Richard Mabey is an entrepreneur and former corporate lawyer. He is a member of the Kensington, Chelsea and Fulham Conservative Association.
On Friday, I will be voting to select the new Parliamentary candidate in my home constituency of Kensington. The person who gets my vote will be the candidate who I think has the most impressive real world experience. Let me tell you why.
In a recent Ipsos MORI poll, it was revealed that only 16 per cent of the British public now trust politicians to tell the truth. This puts those representing us in Parliament in a category of trust so low that they can only look jealously upon their former banker, lawyer and estate agent bedfellows. No matter who wins the keys to Number 10 in May, and let’s hope it is a majority Conservative administration, there will be one unavoidable priority: restoring trust in the British political system.
The current Government is to be commended for the part it has played in removing some of the structural impediments to a trusted parliament. Reforms like the Lobbying Act will go some way to clean up the way politics is both conducted and funded. However, we do not only need better safeguards (staffers at the Commons already have a gargantuan regulatory burden to contend with), we need to do more to select and promote better people.
There can be no doubt that the Conservatives have attracted some remarkable people over the years. But what has made them remarkable? Is it a mastery of policy? Is it the strategic nous that it takes to get to the top? No. Think of Boris with his years of writing at the Telegraph and editing the Spectator; think of William Hague learning about business at INSEAD and McKinsey; think of Margaret Thatcher seeing the whole spectrum of careers from chemistry to the Bar. It is real life experience that sets these leaders apart from their peers.
And yet. If the courage and conviction required from great leaders is the product of experience, what can we say about those of our elected representatives who have never worked outside of politics? It is a fact that over the last two decades, we have had more and more candidates from inside the Westminster bubble. As Lord Turnbull, the former Cabinet Secretary, put it: “they lick envelopes in Central Office, become a Special Adviser, and on and on it goes, and by the time they are in their mid-thirties they are Cabinet Ministers, barely touching the sides of real life”. This has got to stop, and in our final candidate selections before the General Election, we have a chance to do something about it.
Of course, to Turnbull’s point, these candidates actually can come straight from university. Indeed it is perhaps emblematic of our political system that the age at which a candidate can stand for the Commons is now 18 (reduced from 21 by Labour in 2006). This stands in stark contrast to the US system, where a candidate must be 35 to be President, 30 to be a Senator and 25 to be a Representative.
One has to ask how these people are viewed by an electorate ever-sceptical of the Westminster bubble. And one cannot help but wonder whether, if the minimum age were to be higher in the UK, potential candidates would, like US candidates, do something before furiously ascending the greasy pole.

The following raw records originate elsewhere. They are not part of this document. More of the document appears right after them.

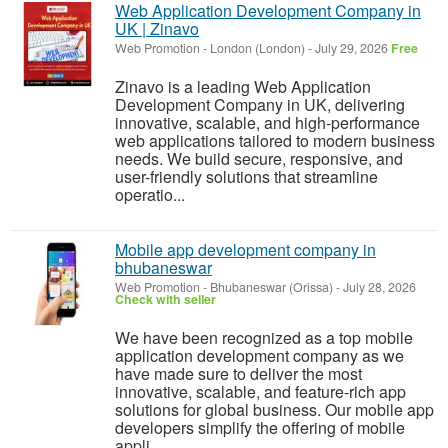
Web Application Development Company in
UK | Zinavo
Web Promotion
-
London (London)
-
July 29, 2026
Free
Zinavo is a leading Web Application
Development Company in UK, delivering
innovative, scalable, and high-performance
web applications tailored to modern business
needs. We build secure, responsive, and
user-friendly solutions that streamline
operatio...
Mobile app development company in
bhubaneswar
Web Promotion
-
Bhubaneswar (Orissa)
-
July 28, 2026
Check with seller
We have been recognized as a top mobile
application development company as we
have made sure to deliver the most
innovative, scalable, and feature-rich app
solutions for global business. Our mobile app
developers simplify the offering of mobile
appli...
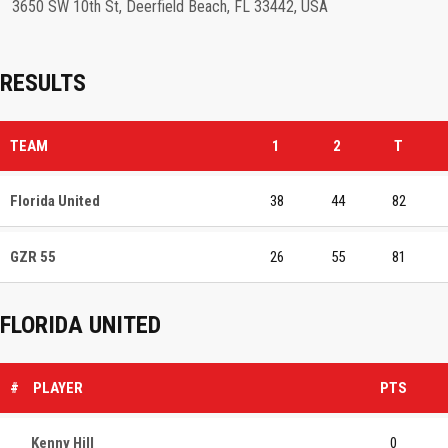
3650 SW 10th St, Deerfield Beach, FL 33442, USA
RESULTS
TEAM
1
2
T
Florida United
38
44
82
GZR 55
26
55
81
FLORIDA UNITED
#
PLAYER
PTS
Kenny Hill
0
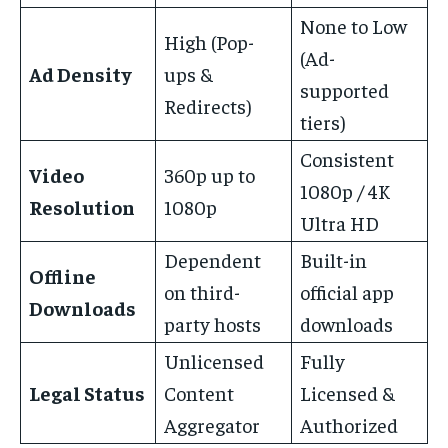
None to Low
High (Pop-
(Ad-
Ad Density
ups &
supported
Redirects)
tiers)
Consistent
Video
360p up to
1080p / 4K
Resolution
1080p
Ultra HD
Dependent
Built-in
Offline
on third-
official app
Downloads
party hosts
downloads
Unlicensed
Fully
Legal Status
Content
Licensed &
Aggregator
Authorized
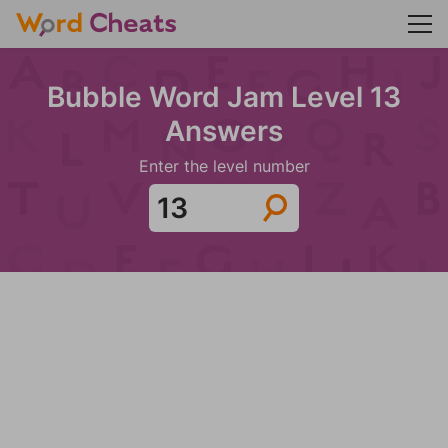
Bubble Word Jam Level 13
Answers
Enter the level number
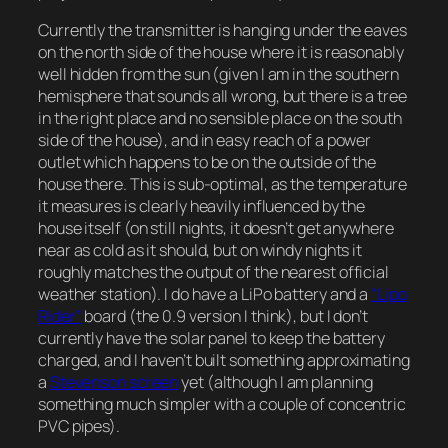
Currently the transmitter is hanging under the eaves
on the north side of the house where it is reasonably
well hidden from the sun (given I am in the southern
hemisphere that sounds all wrong, but there is a tree
in the right place and no sensible place on the south
side of the house), and in easy reach of a power
outlet which happens to be on the outside of the
house there. This is sub-optimal, as the temperature
it measures is clearly heavily influenced by the
house itself (on still nights, it doesn’t get anywhere
near as cold as it should, but on windy nights it
roughly matches the output of the nearest official
weather station). I do have a LiPo battery and a
“Lipo
Rider”
board (the 0.9 version I think), but I don’t
currently have the solar panel to keep the battery
charged, and I haven’t built something approximating
a
Stevenson screen
yet (although I am planning
something much simpler with a couple of concentric
PVC pipes).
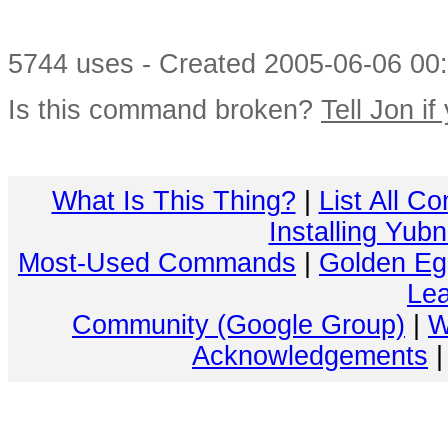
5744 uses - Created 2005-06-06 00:
Is this command broken?
Tell Jon if
What Is This Thing?
|
List All C
Installing Yub
Most-Used Commands
|
Golden Eg
Lea
Community (Google Group)
|
W
Acknowledgements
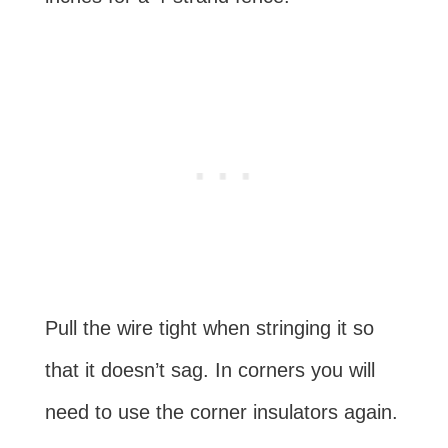
Pull the wire tight when stringing it so
that it doesn’t sag. In corners you will
need to use the corner insulators again.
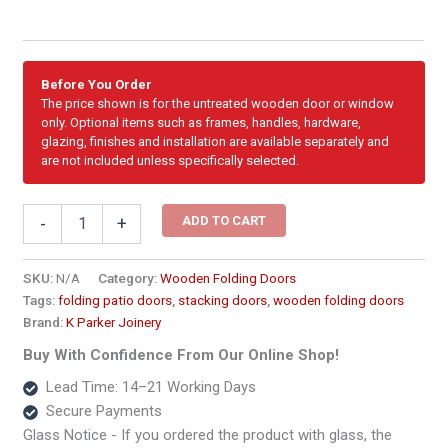
Before You Order
The price shown is for the untreated wooden door or window
only. Optional items such as frames, handles, hardware,
glazing, finishes and installation are available separately and
are not included unless specifically selected.
2519mm
ADD TO CART
-
+
Wooden
Folding
Door
SKU:
N/A
Category:
Wooden Folding Doors
–
Tags:
folding patio doors
,
stacking doors
,
wooden folding doors
3
Brand:
K Parker Joinery
Panel
quantity
Buy With Confidence From Our Online Shop!
Lead Time: 14–21 Working Days
Secure Payments
Glass Notice - If you ordered the product with glass, the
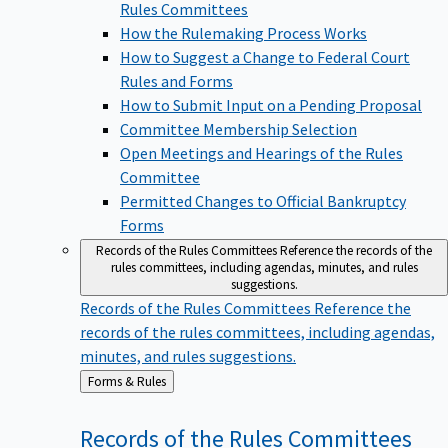
Rules Committees
How the Rulemaking Process Works
How to Suggest a Change to Federal Court
Rules and Forms
How to Submit Input on a Pending Proposal
Committee Membership Selection
Open Meetings and Hearings of the Rules
Committee
Permitted Changes to Official Bankruptcy
Forms
Records of the Rules Committees
Reference the records of the
rules committees, including agendas, minutes, and rules
suggestions.
Records of the Rules Committees
Reference the
records of the rules committees, including agendas,
minutes, and rules suggestions.
Back
Forms & Rules
to
Records of the Rules
Committees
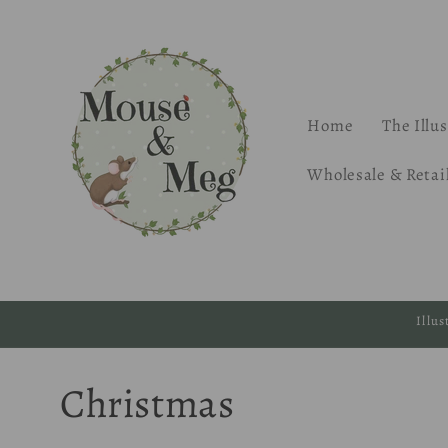
Skip to
content
Home
The Illu
Wholesale & Retai
Illu
C
Christmas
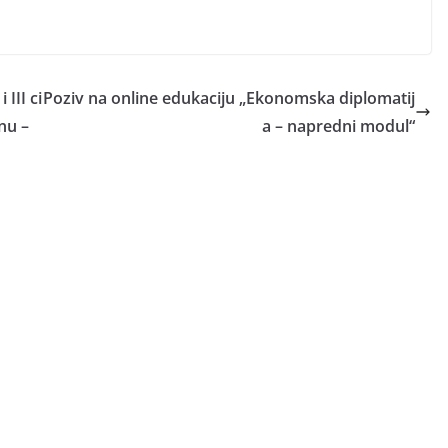
III ci
Poziv na online edukaciju „Ekonomska diplomatij
nu –
a – napredni modul“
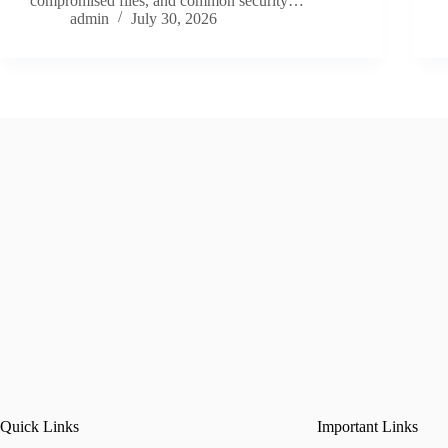
compromised files, and common security…
admin
July 30, 2026
Quick Links
Important Links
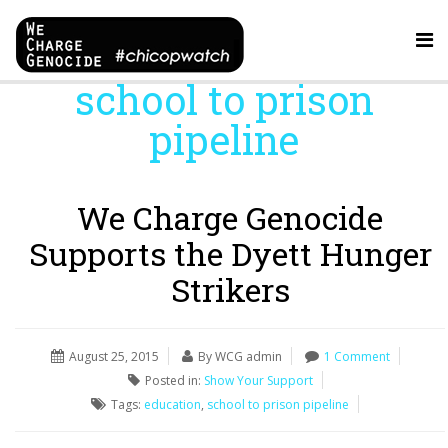
school to prison
pipeline
We Charge Genocide
Supports the Dyett Hunger
Strikers
August 25, 2015
By WCG admin
1 Comment
Posted in:
Show Your Support
Tags:
education
,
school to prison pipeline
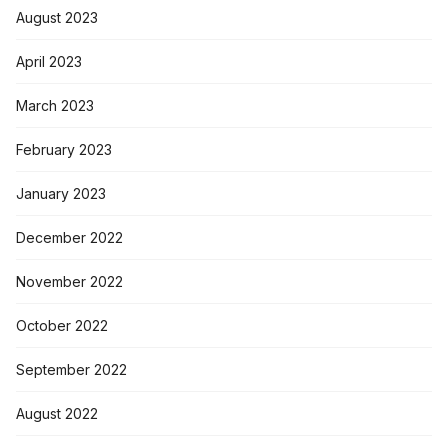
August 2023
April 2023
March 2023
February 2023
January 2023
December 2022
November 2022
October 2022
September 2022
August 2022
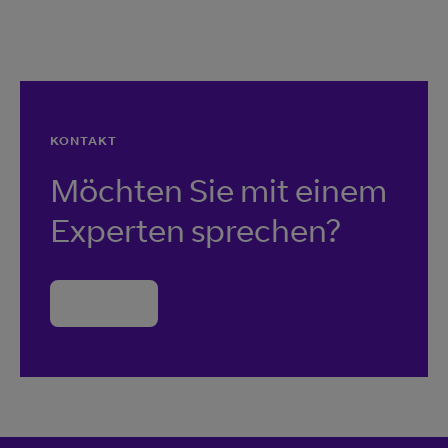
KONTAKT
Möchten Sie mit einem
Experten sprechen?
Kontakt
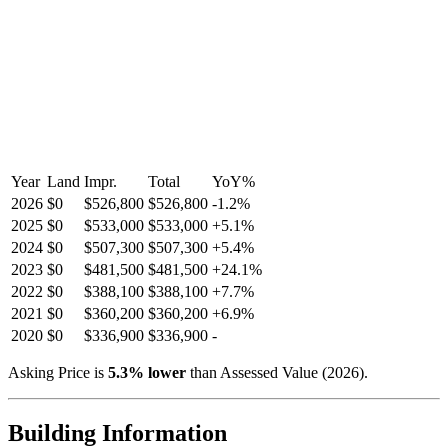
Year
Land
Impr.
Total
YoY
%
2026
$0
$526,800
$526,800
-
1.2
%
2025
$0
$533,000
$533,000
+
5.1
%
2024
$0
$507,300
$507,300
+
5.4
%
2023
$0
$481,500
$481,500
+
24.1
%
2022
$0
$388,100
$388,100
+
7.7
%
2021
$0
$360,200
$360,200
+
6.9
%
2020
$0
$336,900
$336,900
-
Asking Price is
5.3
%
lower
than Assessed Value (
2026
).
Building Information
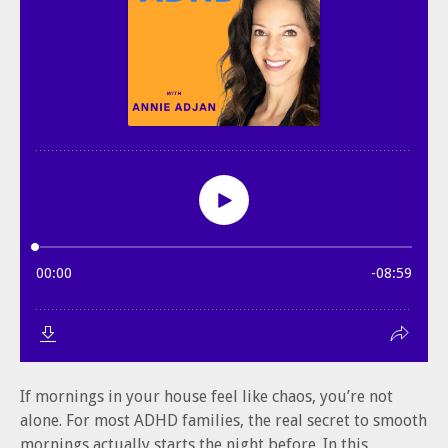
If mornings in your house feel like chaos, you’re not
alone. For most ADHD families, the real secret to smooth
mornings actually starts the night before. In this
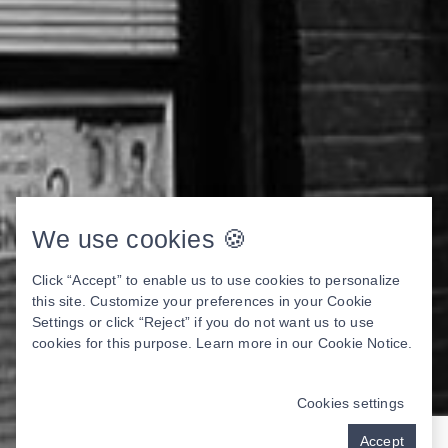
We use cookies 🍪
Click “Accept” to enable us to use cookies to personalize
this site. Customize your preferences in your Cookie
Settings or click “Reject” if you do not want us to use
cookies for this purpose. Learn more in our
Cookie Notice
.
Cookies settings
Accept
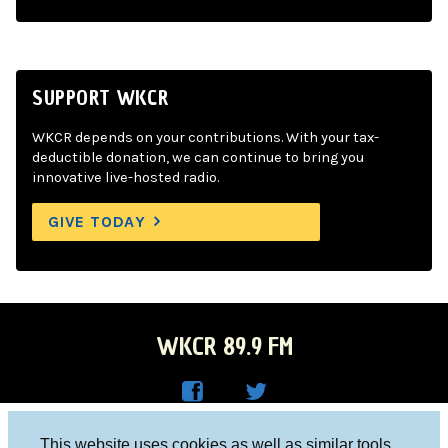
SUPPORT WKCR
WKCR depends on your contributions. With your tax-
deductible donation, we can continue to bring you
innovative live-hosted radio.
GIVE TODAY
WKCR 89.9 FM
WKC
WKC
Columbia University, New York, NY 10027
This website uses cookies as well as similar tools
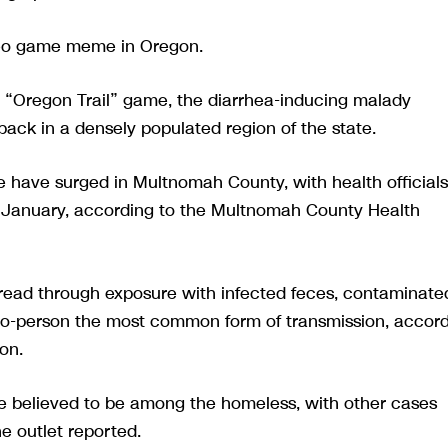
ideo game meme in Oregon.
the “Oregon Trail” game, the diarrhea-inducing malady
ck in a densely populated region of the state.
e have surged in Multnomah County, with health officials
n January, according to the Multnomah County Health
spread through exposure with infected feces, contaminate
-to-person the most common form of transmission, accor
on.
are believed to be among the homeless, with other cases
e outlet reported.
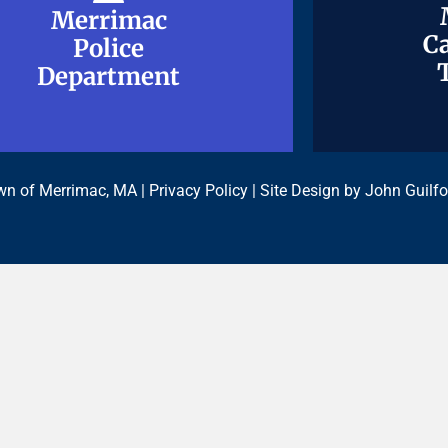
Merrimac
Merrimac
Ca
Ca
Police
Police
Department
Department
n of Merrimac, MA |
Privacy Policy
| Site Design by
John Guilfo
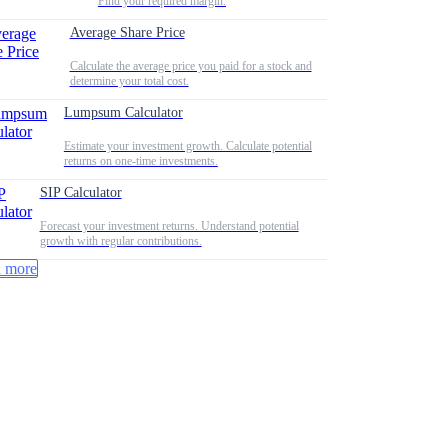
Find your required margin.
Average Share Price
Calculate the average price you paid for a stock and
determine your total cost.
Lumpsum Calculator
Estimate your investment growth. Calculate potential
returns on one-time investments.
SIP Calculator
Forecast your investment returns. Understand potential
growth with regular contributions.
 more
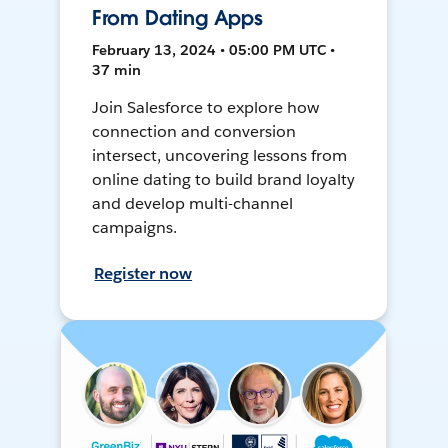
From Dating Apps
February 13, 2024 • 05:00 PM UTC •
37 min
Join Salesforce to explore how
connection and conversion
intersect, uncovering lessons from
online dating to build brand loyalty
and develop multi-channel
campaigns.
Register now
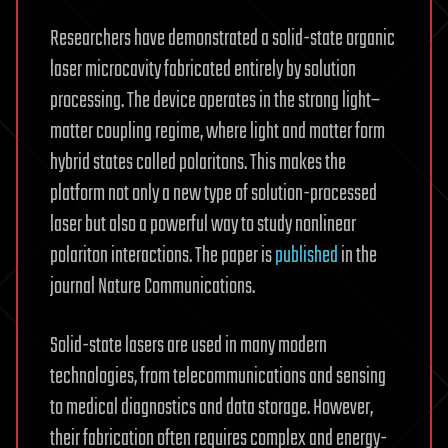
Researchers have demonstrated a solid-state organic
laser microcavity fabricated entirely by solution
processing. The device operates in the strong light–
matter coupling regime, where light and matter form
hybrid states called polaritons. This makes the
platform not only a new type of solution-processed
laser but also a powerful way to study nonlinear
polariton interactions. The paper is
published
in the
journal Nature Communications.
Solid-state lasers are used in many modern
technologies, from telecommunications and sensing
to medical diagnostics and data storage. However,
their fabrication often requires complex and energy-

When Burke talked of Parliamentary representatives as enfranchised experts, bringing “mature judgement” and “enlightened conscience” to the table, he cannot possibly have imagined a situation where SpAds with no experience outside politics were propelled into safe seats by the central party. Nor would he be satisfied with the pseudo-career politician, with the inevitable suite of arbitrary awards. He would have wanted those whose judgement had been matured through a plurality of real experience and achievement and that means people who have had a job outside of politics.
So what can be done to get more real life experience candidates elected?
In policy terms, only open, postal ballot primaries can deliver to voters candidates that they actually want as their representative. MPs like Dr Sarah Wollaston are great examples of how this system can deliver real-world expertise. Open, postal ballot primaries must become more than just a political experiment and become an everyday part of the Conservative selection process. The leadership of the party has nothing to fear from getting the best candidates into Parliament. Rather, it should embrace these candidates and propel them into Government.
We must bring back the old-fashioned notion that there is no such thing as a political career. Our elected representatives are enfranchised experts who have achieved remarkable things outside of politics who now wish to give back to their country. The idea of Ministers propelling their press officers into Parliament can no longer be given credence by the party and we, as party members, must ensure that this happens.
We want lawyers, doctors, social workers, public sector leaders, teachers, diplomats, business people and, frankly, anyone who has the experience necessary to give to the electorate “mature judgement” and “enlightened conscience”. Through selecting and promoting the right people we can win back trust in our politics and, on Friday, we will see whether the party selects a candidate that can make the Party proud.